Stop using “Continuous” as a slugline extension. You’re doing it all wrong.
Seriously, stop it. You think you’re doing it right because you’ve seen others doing it incorrectly.
Here, take my hand as I walk you through this. And stop whining, you stubborn little child.
Marty lets me do as many takes as I want.
The first thing you need to understand is that a script is not just a creative piece of prose. It is, in fact, a production document—as much a data worksheet as a schedule, one-liner, call sheet, day-out-of-days or budget (feel free to consult Wikipedia if I’ve lost you).

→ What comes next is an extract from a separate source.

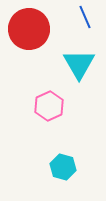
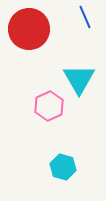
cyan triangle: moved 15 px down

After the script is greenlit and goes into preproduction, the Assistant Director will begin to break down the script and create a schedule. He’ll take into consideration a number of logistical factors including locations, actors’ availabilities, permits, and a whole host of other elements you can’t even begin to understand. And suddenly your linear script will be rearranged scene-by-scene and shot in a seemingly random, nonlinear order.
The other factor which is taken into consideration is whether any given scene takes place at DAY, or NIGHT. There is only DAY or NIGHT when the schedule is being created. Not SUNRISE, MAGIC HOUR, DUSK, MID DAY, or even CONTINUOUS.
Day. Or Night.
See how that works?
But wait, you’ve decided (in your infinite wisdom) to use “Continuous” to reflect continuing action in your script. But it’s not continuous when you’re shooting on set.
You still don’t understand, do you?
Okay, let’s use this as an example:
EXT. HOUSE – DAY
John runs up to the front door and hurries inside.
INT. HOUSE – DAY
John runs through the foyer and upstairs.
You may be tempted to use Continuous because it’s one action—John running through the door and inside. But, in fact, when these scenes are shot they might require two different setups—one inside and one outside. They might be shot out of order. They might even be shot at opposite ends of the schedule. They might be shot in two different locations—one or both may even be on a stage. And, in fact, you may be shooting Day for Night, or shooting interiors at night that are supposed to be Day.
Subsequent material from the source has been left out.